Assignment.
Which of the lines below include "para"? Each one should be copied out.

(Items listed in a dataset)
══════

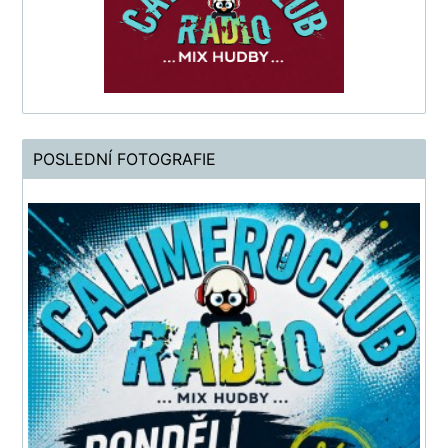
POSLEDNÍ FOTOGRAFIE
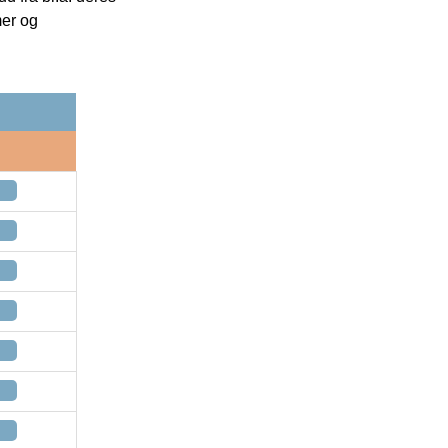
mer og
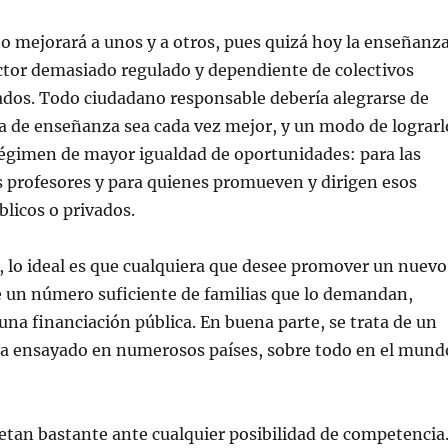
o mejorará a unos y a otros, pues quizá hoy la enseñanz
ctor demasiado regulado y dependiente de colectivos
ados. Todo ciudadano responsable debería alegrarse de
ca de enseñanza sea cada vez mejor, y un modo de lograrl
régimen de mayor igualdad de oportunidades: para las
os profesores y para quienes promueven y dirigen esos
blicos o privados.
 lo ideal es que cualquiera que desee promover un nuevo
e un número suficiente de familias que lo demandan,
 una financiación pública. En buena parte, se trata de un
a ensayado en numerosos países, sobre todo en el mund
tan bastante ante cualquier posibilidad de competencia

══════

Exercise response.
régimen de mayor igualdad de oportunidades: para las
os profesores y para quienes promueven y dirigen esos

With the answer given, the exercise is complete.